Compared to the unending assaults on him and others, the moments of kindness the boy experiences are few. The ineffectual priest (played against type by Harvey Keitel, “The Irishman,” 2019) and a German soldier (Stellan Skarsgård, “Breaking the Waves,” 1996) [below with Petr Kotlár, the boy] are exceptions to the menacing and uncaring adults he encounters.



Right, Stellan Skarsgård, a German soldier, with Petr Kotlár, the boy.




 

The strength of “The Painted Bird”—despite an unending series of horrific incidents in almost 3 hours—is its restraint.

 

The strength of “The Painted Bird”—despite an unending series of horrific incidents in almost 3 hours—is its restraint. Its black and white palette, horizontal long shots, and wide-screen format, present an enormous landscape in which a small human must seek help.



The boy seems mute, although there are hints that he might speak and write. He plays the piano briefly early in the film, and he utters one line, his only one, to a horse. In a final scene, we learn his name, Joska, and that he can write it. Most of those around him in the countryside also have limited language, making the film a meditation not only on inhumanity but also on communication. The lack of explanatory language by any of the characters emphasizes the naivete of the boy as he begins his journey and forces the viewer to participate in imagining the missing reasoning—or lack of it.

The ravages wreaked by World War II combatants marauding through the countryside are shown quickly. Like the local peasantry, we are often ignorant of what side people are on and even who they are: German soldiers, Nazis, Russian regulars, Cossacks, villagers, Catholics, Jews? Most of the villagers seem unaffected by the warring Soviets and Germans; their lives are barely sustainable even without war.

 

The Holocaust enters the film indirectly.

 

The Holocaust enters the film indirectly. Here, too, Czech Director Václav Marhoul (“Tobruk,” 2008) requires us to apply our own understanding to this inhumane world, to come to see the boy’s experiences as the grounding for the Holocaust—to comprehend how its vile theories and actions could have taken root in these Eastern European cultures.




The acting, including several cameo appearances, is uniformly excellent. In addition to a riveting, silent performance by the young Petr Kotlár and appearances by Keitel and Skarsgård, the international cast includes Barry Pepper as the Russian sniper Mitka (also a sniper in “Saving Private Ryan,” 1998), and two horror/bad guy character actors who make indelible marks: Udo Kier as the sadistic miller (recently seen in “Bacurau,” 2019) and Julian Sands (“Warlock,” 1989) as the pedophile Garbos.

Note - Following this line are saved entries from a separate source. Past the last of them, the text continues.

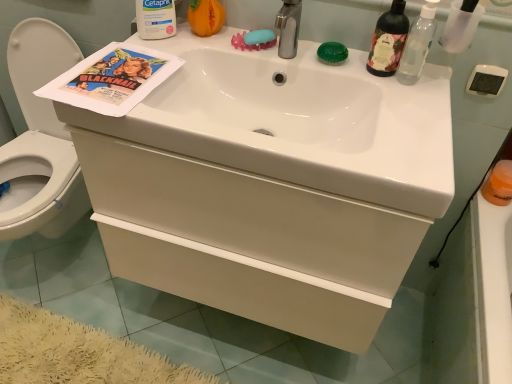 Question: Relative to transparent plastic bottle at upper right, the 1th bottle from the right, is white matte drawer at center in front or behind?

Choices:
 (A) behind
 (B) front

Answer: (B)

Question: In terms of width, does white matte drawer at center look wider or thinner when compared to transparent plastic bottle at upper right, which is counted as the third bottle, starting from the left?

Choices:
 (A) wide
 (B) thin

Answer: (A)

Question: Considering the real-world distances, which object is farthest from the orange plastic cup at right?

Choices:
 (A) matte paper poster at upper left
 (B) white glossy sink at center
 (C) transparent plastic bottle at upper right, which is counted as the third bottle, starting from the left
 (D) white matte drawer at center
 (E) white glossy toilet at left

Answer: (E)

Question: Estimate the real-world distances between objects in this image. Which object is closer to the matte paper poster at upper left?

Choices:
 (A) green translucent soap at upper center, which is counted as the 1th soap, starting from the right
 (B) white matte lotion at upper center, which is counted as the 3th bottle, starting from the right
 (C) blue rubber soap at upper center, which ranks as the 2th soap in right-to-left order
 (D) orange plastic cup at right
 (E) transparent plastic bottle at upper right, which is counted as the third bottle, starting from the left

Answer: (B) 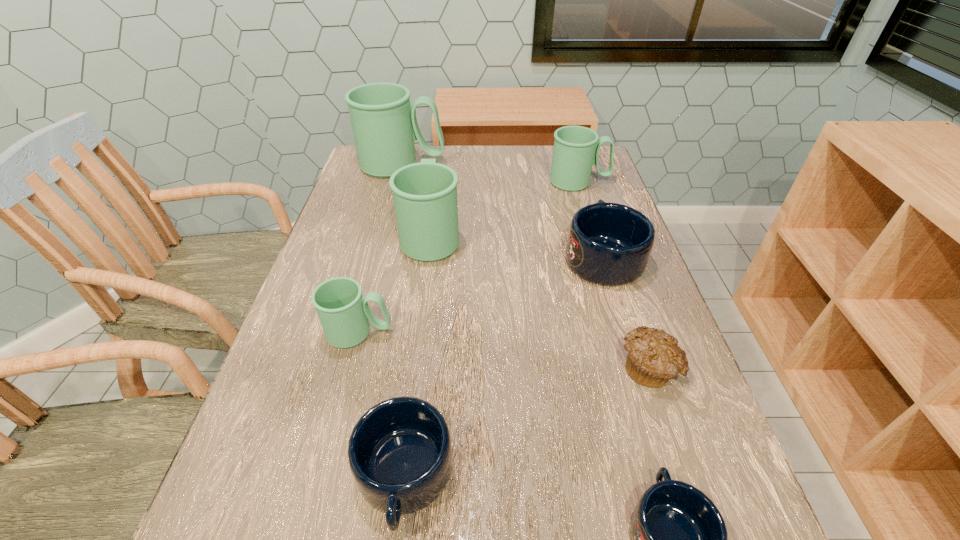 Where is `free location that satisfies the following two spatial constraints: 1. on the side of the sixth shortest object with the handle; 2. with the handle on the side of the farthest blue mug`? free location that satisfies the following two spatial constraints: 1. on the side of the sixth shortest object with the handle; 2. with the handle on the side of the farthest blue mug is located at coordinates (602, 256).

“The Painted Bird” is based on Jerzy Kosinski’s controversial 1965 novel of the same name. Eleven years in the making, the production is Czech Republic/Slovakian/Ukrainian because Poland refused to have anything to do with it. The events are not, as Kosinski had claimed for decades, autobiographical. The trials of Joska may track events in the life of his friend, the filmmaker Roman Polanski, who as a child survived much of World War II on his own.


The title of both the book and the film is based on an incident: a man who makes a living capturing and selling wild birds paints one and frees it to join the flock, watching with pleasure as the flock pecks to death the unfamiliar bird, the one who looks and smells differently. The boy picks up and pets the dead bird. Even if horrific and lengthy, with no uplifting message (it’s notable for people who have walked out during a showing), “The Painted Bird,” a film about demonizing the “other,” could not be more relevant to the present moment.


 

Date: 2019 (July 17 2020 US)

Director: Václav Marhoul

Starring: Petr Kotlár, Stellan Skarsgård, Harvey Keitel, Udo Kier, Julian Sands, Barry Pepper

Country: Czech Republic, Slovakia, Ukraine

Language: Czech, German, Russian, Latin, and a made-up mix of Eastern European languages; Subtitles: You may need to add your own in English from your device.

Awards: 9 awards at the Czech Lions, UNICEF award at the Venice Film Festival, numerous other nominations and awards.